Wednesday, January 26, 2011

O RETRATO




(...) - Sei que rirás de mim, mas eu na verdade não posso exibir este retrato. Há muito de mim nele.

- Muito de ti nele? Dou-te minha palavra, Basil, que ignorava tamanha vaidade em ti. E aliás eu não consigo ver nenhuma semelhança entre tu, com essa cara rugosa e enérgica e teu cabelo preto como carvão, e este jovem Adônis, que parece feito de marfim e pétalas...Mas ele é um Narciso, meu querido Basil e tu...bem, não há dúvida de que tens uma expressão intelectual. Mas a beleza, a verdadeira beleza, termina onde começa uma expressão intelectual. O intelecto é em si um verdadeiro exagêro e isso destrói a harmonia de um rosto. No momento em que nos pomos a pensar, ficamos puro nariz, ou pura testa ou qualquer outra coisa igualmente horrível (...)

Olha para os homens que triunfam nas profissões liberais. Como são perfeitamente medonhos! Exceto, naturalmente, na igreja. Mas é que na igreja eles não pensam. Um bispo continua repetindo por oitenta anos o que lhe mandaram dizer quando era um rapaz de dezoito, e a conseqüência natural é ele ter sempre uma expressão absolutamente deliciosa. Teu misterioso amigo, cujo nome nunca me dissestes, mas cujo retrato verdadeiramente me fascina, não pensa jamais. Estou bem certo disso. É uma criatura formosa, sem cérebro, que deveria estar sempre aqui no inverno, quando não temos mais flores para olhar, e nunca sair daqui no verão, quando precisamos de algo para refrescar a inteligência. (...)

-Não me compreendes, Harry, está claro que não pareço com ele.
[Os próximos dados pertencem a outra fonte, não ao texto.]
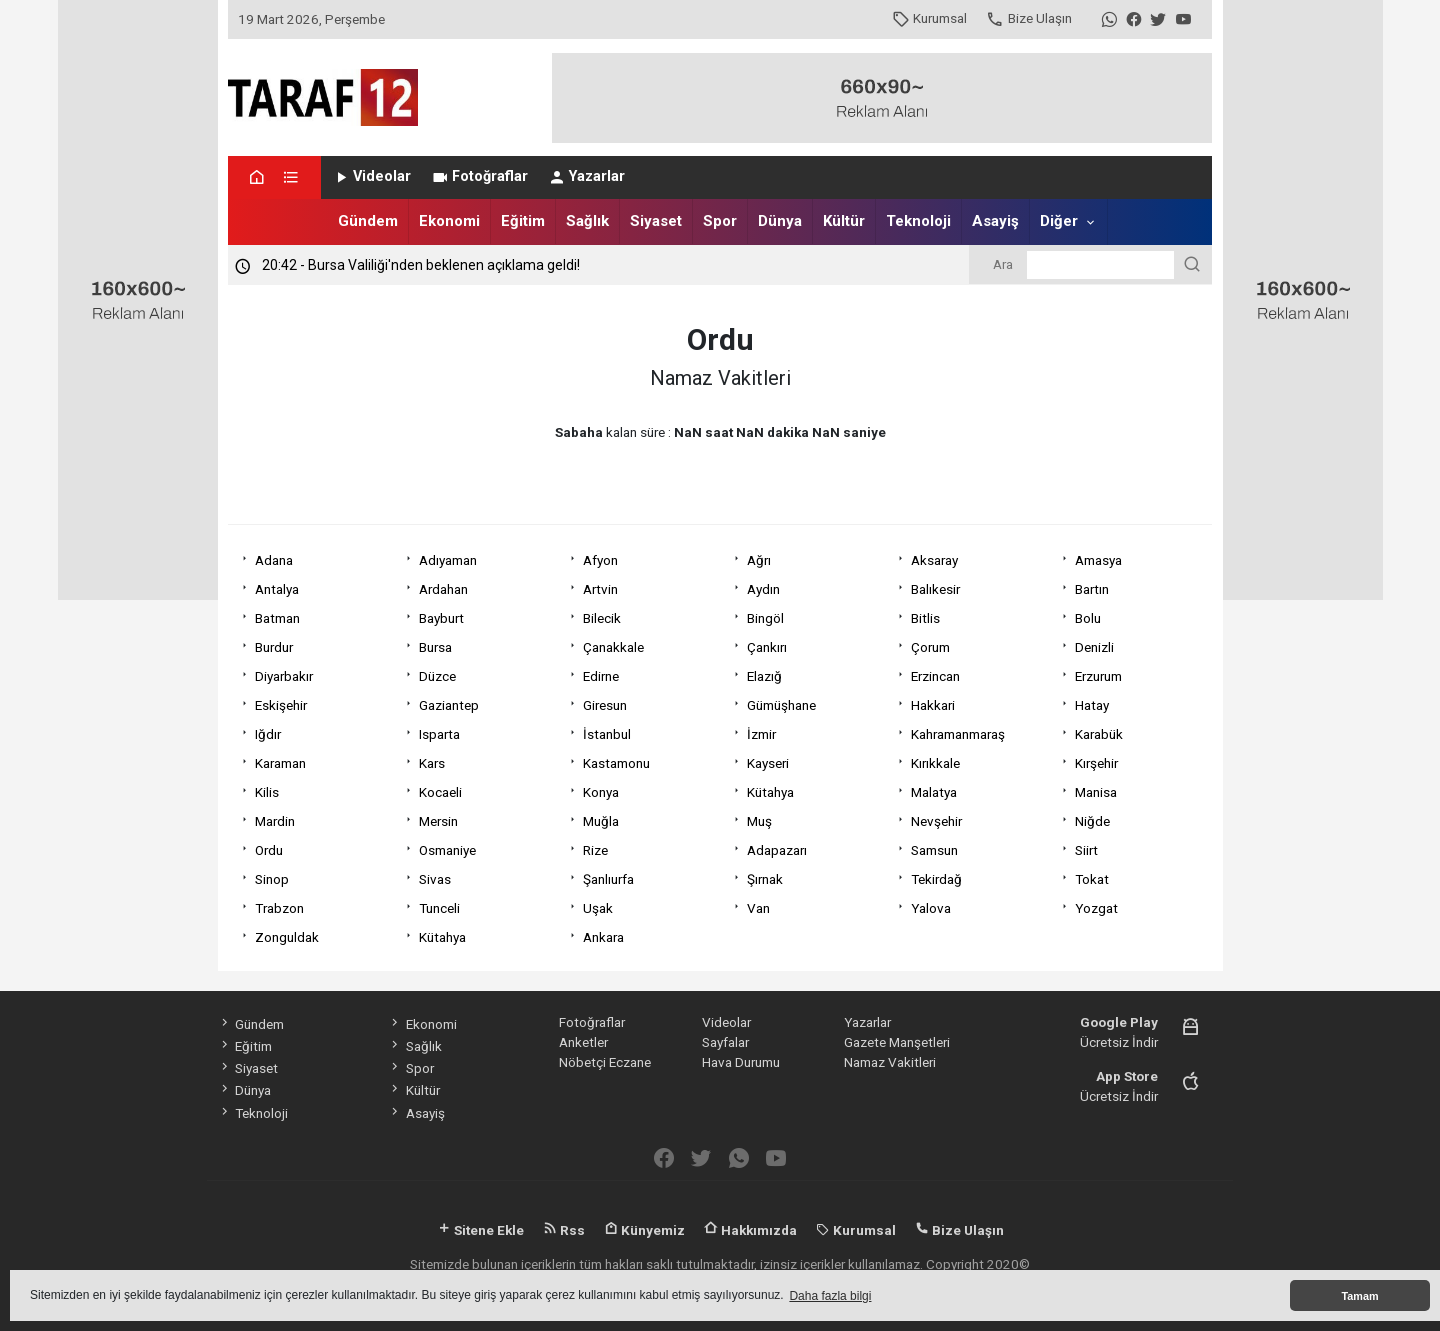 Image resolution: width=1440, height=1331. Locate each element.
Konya (601, 792)
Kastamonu (616, 763)
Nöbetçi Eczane (605, 1062)
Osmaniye (447, 850)
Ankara (603, 937)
Sei disso perfeitamente. Em verdade eu me afligiria se assim fosse. Dás de ombros? Pois estou a dizer-te a verdade. Há algo de fatal em toda superioridade física ou intelectual, a espécie de fatalidade que parece perseguir como um cão, através da história, os passos vacilantes dos reis. É melhor não diferir de nossos semelhantes. Aos feios e aos estúpidos é que este mundo aproveita. Eles podem sentar-se comodamente e boquiabrir-se ao espetáculo. Se nada sabem da vitória, ao menos se livram de se conhecer a derrota. Vivem como todos deveríamos viver, impassíveis, indiferentes e sem inquietações (...)  ( O retrato de Dorian Gray, de Oscar Wilde)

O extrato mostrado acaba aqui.